In response to a forced-choice question among three potential Republican nominees -- McCain, Giuliani, and Jeb Bush -- Giuliani is the clear winner, with 47% of the Republican vote, followed by 27% who choose McCain and 17% who select Bush.

A Clinton-Giuliani matchup would be quite interesting, of course, because Clinton now represents New York in the Senate, and Giuliani is the former New York City mayor. It has been a long time since the two major-party's nominees came from the same state.

Is there any insight on Americans' opinions about the Middle East after the death of Palestinian leader Yasser Arafat?

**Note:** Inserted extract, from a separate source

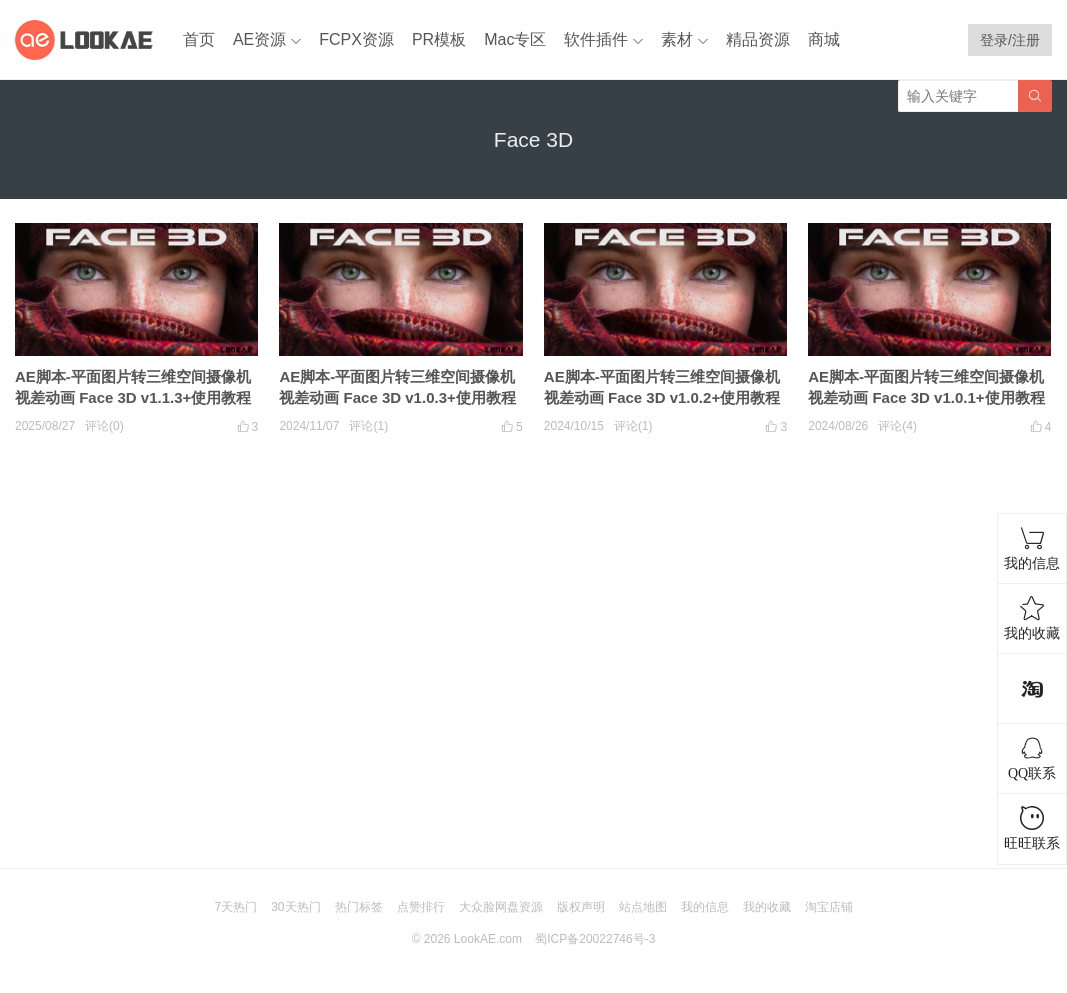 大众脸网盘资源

We have no new data since Arafat's death, but it is clear that the person who replaces Arafat as Palestinian leader will face a tough challenge as far as American public opinion is concerned. Americans have long expressed more sympathy for the Israelis than for the Palestinians. In February of this year, 55% of Americans said they were more sympathetic to the Israelis, compared with just 18% who were more sympathetic to the Palestinians. In that same poll, three-quarters of Americans (76%) said they had an unfavorable opinion of the Palestinian Authority.

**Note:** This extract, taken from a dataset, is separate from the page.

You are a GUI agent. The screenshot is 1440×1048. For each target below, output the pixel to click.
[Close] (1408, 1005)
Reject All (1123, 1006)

Interestingly, in a June 2002 poll, 52% of Americans thought it more important that working to establish peace in the Middle East was a higher priority for the United States than working to overthrow Saddam Hussein in Iraq.

On Election Day, voters in 11 states approved constitutional amendments restricting same-sex marriage in their states. Do these amendments reflect national public opinion?

Indeed, a July 2004 Gallup Poll shows only about a third of Americans -- 32% -- agree that "marriages between homosexuals should be recognized by the law as valid, with the same rights as traditional marriages." Half of Americans (48%) favor a constitutional amendment that would define marriage as being between a man and a woman. About half of Americans favor a law that would allow homosexual couples to legally form civil unions (49%), giving them some of the rights of married couples.

The Scott Peterson verdict was headline news last week.  How are Americans reacting?

The guilty verdict in the Peterson trial did not surprise a great many Americans. Last January, a Gallup Poll found that 76% of Americans believed that the murder charges against Peterson were either definitely or probably true. Almost no one believed the charges were not true; 19% said they didn't know enough about the case to have an opinion.

That Peterson could receive the death penalty, as well as newly released Justice Department data showing that the frequency of the imposition of death sentences has dropped, has brought the debate over the death penalty back into the limelight. An article in Monday's Washington Post noted that the number of convicts in jail under sentence of death dropped to a 30-year low last year. According to the article, "The data stirred activists to speculate that support for the death penalty is dropping among jury panels, which in many states now are the only groups eligible to impose it." 

U.S. support for the death penalty has drifted slowly downward since its peak in 1994, when 80% of Americans favored it. The most recent Gallup measure of support for the death penalty was taken in October 2004, when 64% said they favored "the death penalty for a person convicted of murder." Still, according to a May 2004 poll, almost half of Americans (48%) say that the death penalty is not being imposed enough, and just 23% say the death penalty is imposed too often. More than half (55%) of Americans feel the death penalty is applied fairly in this country today.

A recent Gallup analysis shows that support for the death penalty is highest among whites, men, Republicans, and conservatives. There is little difference in support for the death penalty by age or region of country.